Setting the right course for brand
Paul Croxton, executive creative director at Ascend Studio, uses his agency’s work with Crosstide as an example of strategy truly proving its value.
Branding is often treated like a final layer. Something applied once the real work is done. A way to sharpen perception or bring everything together.
In reality, it’s closer to navigation.
A business can have strong fundamentals – a solid product, capable people and real demand – but without a clear sense of direction, it can still drift. Not always dramatically, but enough to lose impact. Enough to create doubt.
That’s usually where the issue lies. Not in what a business does, but in how clearly it understands where it’s heading and how that direction is communicated.
The instinct is often to move quickly. Rename. Redesign. Refresh. But without first establishing a clear course, those decisions lack cohesion. They become reactive, driven by preference rather than purpose.
The more effective approach is slower at the outset, but far more decisive overall. It’s collaborative. It involves getting close to the business, understanding the conditions it’s operating in, and agreeing on the direction it needs to take.
In our work with Crosstide, a company delivering data and AI transformation, this became clear early on. The capability was there: deep technical expertise and a strong delivery record. But the brand didn’t reflect it. It sat below the level of the business itself.
Through close collaboration with the leadership team, a clearer course began to emerge. Not something imposed, but something already present: engineering excellence, speed of transformation, and a genuinely supportive way of working. Once surfaced and aligned around, these became the coordinates for everything that followed.

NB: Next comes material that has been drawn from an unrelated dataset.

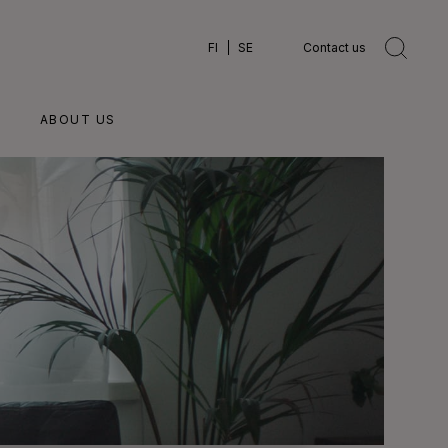
FI
SE
Contact us
ABOUT US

Just as important was understanding the environment the brand needed to move through. In sectors like financial services, where Crosstide was increasingly focused, trust is hard won. Buyers are cautious. Decisions are measured. The brand needed to signal control and credibility, without losing the sense of movement that defines a modern technology business.
That tension proved useful. It gave the work direction.
From there, the idea of “The Energy of Change” emerged. Not as a slogan, but as a way of articulating the role Crosstide plays: guiding organisations forward, navigating complexity and connecting technology, people and outcomes. Once that was clear, the creative work followed with greater intent.
This is where strategy proves its value. Not as a document, but as a way of setting direction and making decisions easier along the way.
It’s also where the current conversation around AI often misses the point. AI can generate routes quickly. It can map options, test variations and accelerate exploration. But it doesn’t choose the destination.
It doesn’t read between the lines of a brief, or understand the nuance of internal dynamics and decision-making. It isn’t part of the quiet, offhand conversations, the quick chat on the stairs after a presentation – often where real opinions, preferences and expectations tend to surface. It doesn’t anticipate risk. And it doesn’t know when a course needs correcting.
That still requires judgement.
Human judgement brings the ability to read context, to connect ideas laterally and to recognise when something feels right – or when it doesn’t. In that sense, strategy becomes even more important. It provides the bearings that allow tools like AI to be genuinely useful, rather than just prolific.
Once the course is set, design has a different role to play. It’s not about creating something that looks impressive in isolation, but something that works in practice. Across teams, across channels, under pressure.
A system that people can actually use.
A brand shouldn’t be judged at the point of launch. It’s judged by how well it holds its course over time.